# Breeding Marker for a buck?



## Daisey (Mar 29, 2014)

I wasn't quite sure where to put this, lol. We need to get a separate forum for just breeding questions! I know there are these things you can put on a bucks chest to tell when he has mounted a doe during breeding season, but I can't remember what they are called! Can anyone tell me what they are called and where to get one? How much do they cost? I want the ones that leave a big bright colored spot on the does back (ie bright orange or yellow) Thanks!


----------



## nannysrus (Jun 21, 2014)

Breeding harness or a marking harness

http://www.caprinesupply.com/products/breeding/marking-harness.html

Samantha

"5 minutes of fresh air is equivalent to 5 mg Valium"


----------



## nannysrus (Jun 21, 2014)

Same one different website

http://www.valleyvet.com/ct_detail....6a-11d5-a192-00b0d0204ae5&gas=Marking harness

Samantha

"5 minutes of fresh air is equivalent to 5 mg Valium"


----------



## nannysrus (Jun 21, 2014)

http://www.premier1supplies.com/detail.php?prod_id=4&cat_id=2

Samantha

"5 minutes of fresh air is equivalent to 5 mg Valium"


----------



## cowgirlboergoats (Apr 29, 2012)

I know that premier 1 supplies has it for $24.00 and the marking crayons are $4.00 
Hoegger supply co. has one for 34.95 and the crayons are 7.95


----------



## kccjer (Jan 27, 2012)

Our buck had it torn up within 1 day. Lol. Not wasting money again....


----------



## nannysrus (Jun 21, 2014)

kccjer said:


> Our buck had it torn up within 1 day. Lol. Not wasting money again....

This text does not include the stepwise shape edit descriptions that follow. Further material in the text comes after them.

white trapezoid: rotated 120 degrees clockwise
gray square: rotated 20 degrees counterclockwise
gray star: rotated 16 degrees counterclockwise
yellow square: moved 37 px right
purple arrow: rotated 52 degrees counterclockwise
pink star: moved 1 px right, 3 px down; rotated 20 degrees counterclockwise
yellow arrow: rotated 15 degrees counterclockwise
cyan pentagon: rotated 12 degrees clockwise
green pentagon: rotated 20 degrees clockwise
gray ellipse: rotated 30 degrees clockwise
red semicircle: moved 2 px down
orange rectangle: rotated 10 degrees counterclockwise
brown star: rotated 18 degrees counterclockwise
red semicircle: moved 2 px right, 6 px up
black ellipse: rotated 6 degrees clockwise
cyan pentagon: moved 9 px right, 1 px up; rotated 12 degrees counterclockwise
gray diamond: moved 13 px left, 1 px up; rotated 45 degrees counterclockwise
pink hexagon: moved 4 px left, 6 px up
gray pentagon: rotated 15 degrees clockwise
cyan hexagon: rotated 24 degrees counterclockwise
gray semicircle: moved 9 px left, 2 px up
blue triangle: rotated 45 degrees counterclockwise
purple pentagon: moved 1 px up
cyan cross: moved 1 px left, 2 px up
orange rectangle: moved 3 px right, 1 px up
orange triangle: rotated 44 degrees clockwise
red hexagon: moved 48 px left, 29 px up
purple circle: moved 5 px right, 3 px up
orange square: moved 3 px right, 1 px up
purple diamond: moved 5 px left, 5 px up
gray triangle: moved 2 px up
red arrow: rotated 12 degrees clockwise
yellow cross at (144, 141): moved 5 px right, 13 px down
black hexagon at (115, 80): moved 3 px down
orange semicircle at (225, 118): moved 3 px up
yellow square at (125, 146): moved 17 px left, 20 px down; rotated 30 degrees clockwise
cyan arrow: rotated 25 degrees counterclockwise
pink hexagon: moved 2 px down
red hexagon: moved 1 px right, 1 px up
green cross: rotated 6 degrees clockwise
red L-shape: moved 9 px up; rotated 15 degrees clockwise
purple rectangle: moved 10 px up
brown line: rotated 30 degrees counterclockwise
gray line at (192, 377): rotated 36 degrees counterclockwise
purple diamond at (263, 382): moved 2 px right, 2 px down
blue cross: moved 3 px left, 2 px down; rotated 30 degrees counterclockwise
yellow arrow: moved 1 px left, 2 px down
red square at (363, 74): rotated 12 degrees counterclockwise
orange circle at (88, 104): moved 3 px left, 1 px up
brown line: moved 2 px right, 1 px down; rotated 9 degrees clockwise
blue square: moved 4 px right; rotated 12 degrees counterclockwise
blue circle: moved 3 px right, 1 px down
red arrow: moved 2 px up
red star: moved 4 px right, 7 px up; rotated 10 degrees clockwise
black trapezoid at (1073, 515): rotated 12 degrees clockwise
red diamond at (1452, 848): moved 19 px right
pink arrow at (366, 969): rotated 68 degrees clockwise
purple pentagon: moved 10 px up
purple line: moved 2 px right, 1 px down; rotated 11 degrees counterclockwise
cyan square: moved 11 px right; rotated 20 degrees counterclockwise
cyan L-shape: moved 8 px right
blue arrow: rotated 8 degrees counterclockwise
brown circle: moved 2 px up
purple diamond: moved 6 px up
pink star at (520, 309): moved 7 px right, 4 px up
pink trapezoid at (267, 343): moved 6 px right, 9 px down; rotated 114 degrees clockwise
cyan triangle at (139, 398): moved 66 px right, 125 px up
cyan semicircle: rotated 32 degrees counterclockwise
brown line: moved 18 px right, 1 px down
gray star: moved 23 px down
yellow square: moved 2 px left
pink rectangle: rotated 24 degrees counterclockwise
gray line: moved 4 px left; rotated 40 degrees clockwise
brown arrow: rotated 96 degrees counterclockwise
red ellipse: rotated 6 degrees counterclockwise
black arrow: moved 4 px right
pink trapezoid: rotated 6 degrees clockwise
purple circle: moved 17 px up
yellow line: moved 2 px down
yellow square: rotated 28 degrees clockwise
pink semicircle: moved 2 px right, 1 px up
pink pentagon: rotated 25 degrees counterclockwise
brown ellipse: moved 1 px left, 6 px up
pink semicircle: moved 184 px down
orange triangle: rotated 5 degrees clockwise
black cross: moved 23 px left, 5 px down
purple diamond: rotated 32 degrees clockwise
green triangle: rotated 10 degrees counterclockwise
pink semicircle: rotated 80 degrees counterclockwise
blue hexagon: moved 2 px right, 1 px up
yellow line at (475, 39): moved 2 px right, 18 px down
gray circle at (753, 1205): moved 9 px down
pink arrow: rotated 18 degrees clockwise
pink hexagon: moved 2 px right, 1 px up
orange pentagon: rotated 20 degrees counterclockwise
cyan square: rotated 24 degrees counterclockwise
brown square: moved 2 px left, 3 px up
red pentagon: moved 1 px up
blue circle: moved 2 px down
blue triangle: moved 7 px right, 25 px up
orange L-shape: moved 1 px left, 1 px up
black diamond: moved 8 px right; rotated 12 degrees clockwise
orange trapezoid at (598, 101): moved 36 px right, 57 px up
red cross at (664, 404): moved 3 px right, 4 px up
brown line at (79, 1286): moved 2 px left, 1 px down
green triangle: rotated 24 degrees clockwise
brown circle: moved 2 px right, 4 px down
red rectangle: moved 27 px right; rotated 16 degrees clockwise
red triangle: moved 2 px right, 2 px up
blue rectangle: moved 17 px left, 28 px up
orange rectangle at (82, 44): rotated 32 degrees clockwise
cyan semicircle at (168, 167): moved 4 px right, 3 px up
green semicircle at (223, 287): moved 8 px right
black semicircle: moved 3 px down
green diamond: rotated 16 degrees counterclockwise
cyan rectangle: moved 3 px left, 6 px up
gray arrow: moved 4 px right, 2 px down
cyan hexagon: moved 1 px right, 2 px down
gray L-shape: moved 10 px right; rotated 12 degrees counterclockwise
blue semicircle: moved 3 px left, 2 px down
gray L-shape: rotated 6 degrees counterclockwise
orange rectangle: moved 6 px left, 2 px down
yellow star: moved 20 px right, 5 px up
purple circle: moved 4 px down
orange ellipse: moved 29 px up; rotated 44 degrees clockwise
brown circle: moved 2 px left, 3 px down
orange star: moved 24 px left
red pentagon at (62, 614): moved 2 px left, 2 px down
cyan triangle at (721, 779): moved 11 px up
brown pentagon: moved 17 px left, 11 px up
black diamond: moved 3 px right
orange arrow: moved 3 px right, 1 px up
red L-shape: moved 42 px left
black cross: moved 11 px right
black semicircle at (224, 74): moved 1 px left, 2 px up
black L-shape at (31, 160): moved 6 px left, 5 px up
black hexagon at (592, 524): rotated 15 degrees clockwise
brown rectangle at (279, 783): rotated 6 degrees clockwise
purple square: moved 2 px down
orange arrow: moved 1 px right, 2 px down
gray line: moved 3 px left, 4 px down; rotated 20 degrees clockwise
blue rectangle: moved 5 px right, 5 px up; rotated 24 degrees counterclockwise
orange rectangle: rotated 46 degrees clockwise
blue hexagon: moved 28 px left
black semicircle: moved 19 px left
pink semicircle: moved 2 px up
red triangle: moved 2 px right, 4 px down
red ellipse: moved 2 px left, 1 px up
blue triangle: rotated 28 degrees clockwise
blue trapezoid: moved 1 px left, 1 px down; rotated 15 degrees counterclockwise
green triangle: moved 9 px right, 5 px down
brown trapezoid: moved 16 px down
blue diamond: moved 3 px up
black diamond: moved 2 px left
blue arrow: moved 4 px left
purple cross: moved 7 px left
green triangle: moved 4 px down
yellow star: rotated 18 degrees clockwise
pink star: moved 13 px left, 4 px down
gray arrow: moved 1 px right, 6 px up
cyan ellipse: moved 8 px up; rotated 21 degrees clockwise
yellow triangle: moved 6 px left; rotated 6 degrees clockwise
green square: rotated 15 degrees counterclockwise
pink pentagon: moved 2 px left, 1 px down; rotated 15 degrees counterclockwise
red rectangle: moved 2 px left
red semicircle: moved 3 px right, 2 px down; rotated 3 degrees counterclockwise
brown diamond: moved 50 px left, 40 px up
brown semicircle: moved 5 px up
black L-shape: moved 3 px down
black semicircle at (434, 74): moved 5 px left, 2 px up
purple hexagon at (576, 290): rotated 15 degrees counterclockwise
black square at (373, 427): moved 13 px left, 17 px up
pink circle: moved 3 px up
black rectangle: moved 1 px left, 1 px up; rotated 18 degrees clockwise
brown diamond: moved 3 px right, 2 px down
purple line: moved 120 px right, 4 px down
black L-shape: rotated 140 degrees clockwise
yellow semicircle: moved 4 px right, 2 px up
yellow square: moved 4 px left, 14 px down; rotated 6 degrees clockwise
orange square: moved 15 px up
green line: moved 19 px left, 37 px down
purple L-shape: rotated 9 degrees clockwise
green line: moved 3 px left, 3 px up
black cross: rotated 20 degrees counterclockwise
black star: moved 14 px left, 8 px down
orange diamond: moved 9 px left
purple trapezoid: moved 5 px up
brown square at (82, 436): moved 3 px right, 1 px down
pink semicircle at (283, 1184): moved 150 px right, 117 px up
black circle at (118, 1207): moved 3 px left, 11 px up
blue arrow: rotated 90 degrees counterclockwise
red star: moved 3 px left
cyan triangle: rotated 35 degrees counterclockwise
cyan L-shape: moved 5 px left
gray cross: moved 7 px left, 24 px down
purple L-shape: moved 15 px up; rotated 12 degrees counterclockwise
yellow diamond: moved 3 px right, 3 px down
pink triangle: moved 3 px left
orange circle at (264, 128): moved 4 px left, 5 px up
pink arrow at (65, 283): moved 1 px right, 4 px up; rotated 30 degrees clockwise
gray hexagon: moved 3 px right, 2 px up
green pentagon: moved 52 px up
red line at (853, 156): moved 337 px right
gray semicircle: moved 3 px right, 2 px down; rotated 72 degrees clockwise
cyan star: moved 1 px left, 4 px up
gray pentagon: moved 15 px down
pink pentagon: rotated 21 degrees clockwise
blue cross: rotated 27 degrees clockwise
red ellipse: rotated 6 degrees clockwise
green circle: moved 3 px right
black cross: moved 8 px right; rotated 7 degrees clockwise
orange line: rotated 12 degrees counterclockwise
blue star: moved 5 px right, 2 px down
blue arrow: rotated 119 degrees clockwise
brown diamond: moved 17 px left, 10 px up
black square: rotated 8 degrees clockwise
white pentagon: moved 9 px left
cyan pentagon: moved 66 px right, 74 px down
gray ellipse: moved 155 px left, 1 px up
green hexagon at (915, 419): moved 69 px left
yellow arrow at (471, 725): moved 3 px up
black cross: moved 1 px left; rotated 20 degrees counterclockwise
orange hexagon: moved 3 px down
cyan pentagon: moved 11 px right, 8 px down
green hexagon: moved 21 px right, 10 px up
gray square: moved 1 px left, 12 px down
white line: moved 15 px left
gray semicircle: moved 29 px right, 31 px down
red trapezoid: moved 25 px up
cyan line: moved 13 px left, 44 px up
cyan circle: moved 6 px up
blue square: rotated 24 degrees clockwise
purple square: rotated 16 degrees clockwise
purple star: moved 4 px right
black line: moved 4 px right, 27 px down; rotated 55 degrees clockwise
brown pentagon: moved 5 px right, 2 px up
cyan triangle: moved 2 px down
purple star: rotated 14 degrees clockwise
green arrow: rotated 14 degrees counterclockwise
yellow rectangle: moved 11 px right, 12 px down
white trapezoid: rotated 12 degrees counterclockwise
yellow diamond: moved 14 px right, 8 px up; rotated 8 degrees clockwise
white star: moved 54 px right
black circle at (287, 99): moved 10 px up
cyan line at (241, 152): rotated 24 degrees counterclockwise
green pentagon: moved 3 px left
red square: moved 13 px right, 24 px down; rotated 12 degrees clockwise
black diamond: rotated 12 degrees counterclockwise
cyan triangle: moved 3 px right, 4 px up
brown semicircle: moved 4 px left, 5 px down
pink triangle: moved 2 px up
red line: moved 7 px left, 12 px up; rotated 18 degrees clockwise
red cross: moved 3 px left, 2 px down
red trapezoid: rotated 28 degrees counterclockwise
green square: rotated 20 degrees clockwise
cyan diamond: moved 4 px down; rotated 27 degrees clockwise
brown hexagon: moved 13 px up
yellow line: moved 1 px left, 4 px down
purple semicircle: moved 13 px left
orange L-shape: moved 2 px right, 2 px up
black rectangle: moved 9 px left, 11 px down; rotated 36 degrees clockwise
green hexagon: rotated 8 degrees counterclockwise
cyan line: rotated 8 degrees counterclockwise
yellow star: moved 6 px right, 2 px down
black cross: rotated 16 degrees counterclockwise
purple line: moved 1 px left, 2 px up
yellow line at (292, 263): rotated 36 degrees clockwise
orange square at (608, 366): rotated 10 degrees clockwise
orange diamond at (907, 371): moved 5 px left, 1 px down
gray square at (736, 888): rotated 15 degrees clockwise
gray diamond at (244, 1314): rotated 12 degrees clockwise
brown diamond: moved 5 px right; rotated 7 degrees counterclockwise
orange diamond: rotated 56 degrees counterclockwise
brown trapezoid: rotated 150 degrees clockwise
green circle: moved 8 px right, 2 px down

I was trying to find a better quality one for the OP to look at but everything I posted does look rather flimsy. The only person I know that uses one had her husband make her one out of leather.

Samantha

"5 minutes of fresh air is equivalent to 5 mg Valium"


----------



## Jessica84 (Oct 27, 2011)

Seriously he tore it up??? I have always gotten the leather ones and they did fine but would make sores on the bucks so I would have to give them breaks. Was it the nylon or leather one that broke?? I was gonna try the nylon since I kinda sorta threw the harnesses on their house and forgot about them lol but if the nylon won't hold up maybe I'll deal with the leather


Sent from my iPhone using Goat Forum


----------



## kccjer (Jan 27, 2012)

It was nylon. Seriously. ..one day til it was useless


----------



## Jessica84 (Oct 27, 2011)

Then I'll stick to the leather ones  


Sent from my iPhone using Goat Forum


----------